__Work to complete__
Scan the entries below for lines holding "Fragen". Give the number of such lines alone.

▬▬▬▬▬▬▬▬▬▬

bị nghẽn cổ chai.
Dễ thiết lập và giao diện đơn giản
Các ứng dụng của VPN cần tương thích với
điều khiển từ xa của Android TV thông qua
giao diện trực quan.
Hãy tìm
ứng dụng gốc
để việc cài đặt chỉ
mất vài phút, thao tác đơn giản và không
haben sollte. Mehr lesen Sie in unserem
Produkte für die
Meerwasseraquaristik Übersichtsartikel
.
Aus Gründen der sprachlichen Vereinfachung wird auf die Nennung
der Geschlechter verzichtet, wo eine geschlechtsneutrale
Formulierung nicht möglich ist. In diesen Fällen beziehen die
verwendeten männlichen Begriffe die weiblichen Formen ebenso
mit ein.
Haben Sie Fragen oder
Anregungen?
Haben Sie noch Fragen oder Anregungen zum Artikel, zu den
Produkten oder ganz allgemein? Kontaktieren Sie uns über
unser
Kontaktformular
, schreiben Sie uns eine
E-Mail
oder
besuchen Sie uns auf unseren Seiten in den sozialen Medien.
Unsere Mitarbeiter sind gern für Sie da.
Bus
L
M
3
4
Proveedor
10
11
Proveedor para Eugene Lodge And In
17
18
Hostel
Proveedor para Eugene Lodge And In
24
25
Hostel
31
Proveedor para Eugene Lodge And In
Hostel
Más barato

▬▬▬▬▬▬▬▬▬▬

__Answer to this task__
2